> _Material for this task_:
"""

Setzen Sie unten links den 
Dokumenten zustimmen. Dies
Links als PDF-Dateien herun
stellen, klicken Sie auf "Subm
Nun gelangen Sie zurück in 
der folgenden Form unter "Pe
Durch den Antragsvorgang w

"""
"""

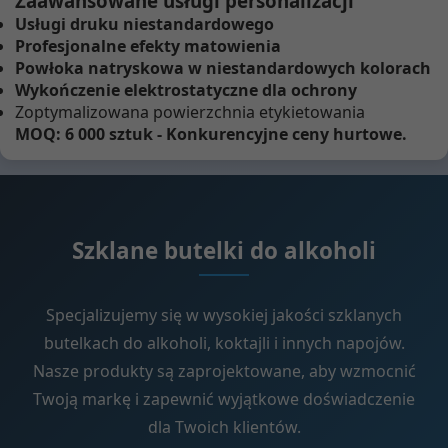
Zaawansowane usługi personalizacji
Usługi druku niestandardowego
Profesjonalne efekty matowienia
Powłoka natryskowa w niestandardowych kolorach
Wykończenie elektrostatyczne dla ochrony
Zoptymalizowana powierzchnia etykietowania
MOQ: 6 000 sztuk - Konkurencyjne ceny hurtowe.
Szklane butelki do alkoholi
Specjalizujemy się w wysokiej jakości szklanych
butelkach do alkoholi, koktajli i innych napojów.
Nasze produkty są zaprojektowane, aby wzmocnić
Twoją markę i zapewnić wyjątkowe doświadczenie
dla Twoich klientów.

"""

> _Problem description_: Begin at the line above that has "Nasze produkty są" and stop after the line that has "dla Twoich klientów.", copying each line exactly and adding nothing else.

> _Answer to this exercise_:
Nasze produkty są zaprojektowane, aby wzmocnić
Twoją markę i zapewnić wyjątkowe doświadczenie
dla Twoich klientów.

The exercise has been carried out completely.